# Action item:
From the entries below, copy exactly the lines from the one that contains "-App lässt sich darüber hinaus" through the one that contains "Geräterkennung, die jeder", both included, and only those.

# Data to examine:
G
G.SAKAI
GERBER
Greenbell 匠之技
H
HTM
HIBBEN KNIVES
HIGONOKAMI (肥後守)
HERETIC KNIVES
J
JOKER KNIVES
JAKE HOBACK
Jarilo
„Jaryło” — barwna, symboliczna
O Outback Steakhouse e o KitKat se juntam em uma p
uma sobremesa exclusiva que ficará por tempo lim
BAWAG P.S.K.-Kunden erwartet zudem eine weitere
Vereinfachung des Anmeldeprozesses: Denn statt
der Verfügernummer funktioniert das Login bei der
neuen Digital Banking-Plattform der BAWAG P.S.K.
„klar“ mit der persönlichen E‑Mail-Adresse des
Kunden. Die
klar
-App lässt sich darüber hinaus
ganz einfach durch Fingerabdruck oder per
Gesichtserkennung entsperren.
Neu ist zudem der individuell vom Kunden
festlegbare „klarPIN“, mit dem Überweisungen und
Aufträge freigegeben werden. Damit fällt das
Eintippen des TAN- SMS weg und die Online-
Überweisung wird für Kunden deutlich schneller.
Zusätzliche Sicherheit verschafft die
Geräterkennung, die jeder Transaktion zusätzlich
--
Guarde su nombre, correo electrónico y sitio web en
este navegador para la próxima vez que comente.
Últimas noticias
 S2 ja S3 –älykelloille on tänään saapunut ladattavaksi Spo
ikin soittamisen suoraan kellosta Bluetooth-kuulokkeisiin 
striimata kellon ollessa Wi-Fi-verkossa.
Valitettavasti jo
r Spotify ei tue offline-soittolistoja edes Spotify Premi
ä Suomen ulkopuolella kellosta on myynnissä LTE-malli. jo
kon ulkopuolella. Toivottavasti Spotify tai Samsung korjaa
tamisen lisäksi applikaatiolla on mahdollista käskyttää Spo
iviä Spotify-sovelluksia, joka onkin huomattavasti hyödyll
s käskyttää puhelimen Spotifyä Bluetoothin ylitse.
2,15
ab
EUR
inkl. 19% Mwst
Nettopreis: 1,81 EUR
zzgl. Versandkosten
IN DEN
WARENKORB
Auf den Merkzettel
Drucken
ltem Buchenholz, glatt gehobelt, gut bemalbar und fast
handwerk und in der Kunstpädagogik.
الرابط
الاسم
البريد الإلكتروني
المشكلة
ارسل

# Output for this exercise:
-App lässt sich darüber hinaus
ganz einfach durch Fingerabdruck oder per
Gesichtserkennung entsperren.
Neu ist zudem der individuell vom Kunden
festlegbare „klarPIN“, mit dem Überweisungen und
Aufträge freigegeben werden. Damit fällt das
Eintippen des TAN- SMS weg und die Online-
Überweisung wird für Kunden deutlich schneller.
Zusätzliche Sicherheit verschafft die
Geräterkennung, die jeder Transaktion zusätzlich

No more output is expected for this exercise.